One of the most remarkable, not to mention currently unthinkable, indications of the movie’s hard-wiring to both its moment and its condition is the use of its star. While featuring one of the most marketable marquee names of its day, The Parallax View stresses Beatty’s ultimate dispensability from the moment he appears in the background of the crowd gathered at the Space Needle. Lacking the credentials to gain access to the event, Beatty’s Frady is subliminally positioned as a disenfranchised outsider from the outset. Apart from the anonymous woman spotted in his living room when Prentiss arrives to appeal for his help, Frady seems to have no personal affiliations with anyone except his editor, and it is part of the movie’s overall strategy of incremental disorientation to nudge the character constantly toward the edge and away from all connections to that business-as-usual America glimpsed and heard carrying on in the background. He seems almost always alone except when meeting with Cronyn or being vetted by the Parallax Corporation’s unnervingly calm field representative (Walter McGinn), and the tactical requirements of being an ‘undercover’ investigative journalist only ensure that he’s perilously adrift and ripe for plucking.
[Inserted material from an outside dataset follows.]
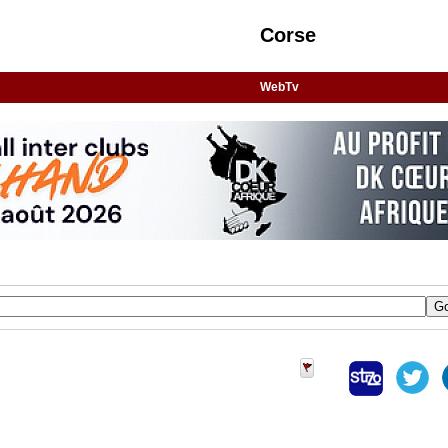
Corse
WebTv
While Willis’s ravishing cinematography most strikingly emphasizes the emptiness of space and Frady’s marginality in it, the entire design of the movie is directed toward the gradual disappearance of its protagonist into the gathering dark. From the moment he sits in that distant chair to watch the assassin’s recruitment film, a vaguely recognizable blip in the centre of the screen, Frady is lost to us and himself. In the end that blackness closes in, sealed with an official stamp of Congressional insistence that what we’ve just witnessed didn’t really happen.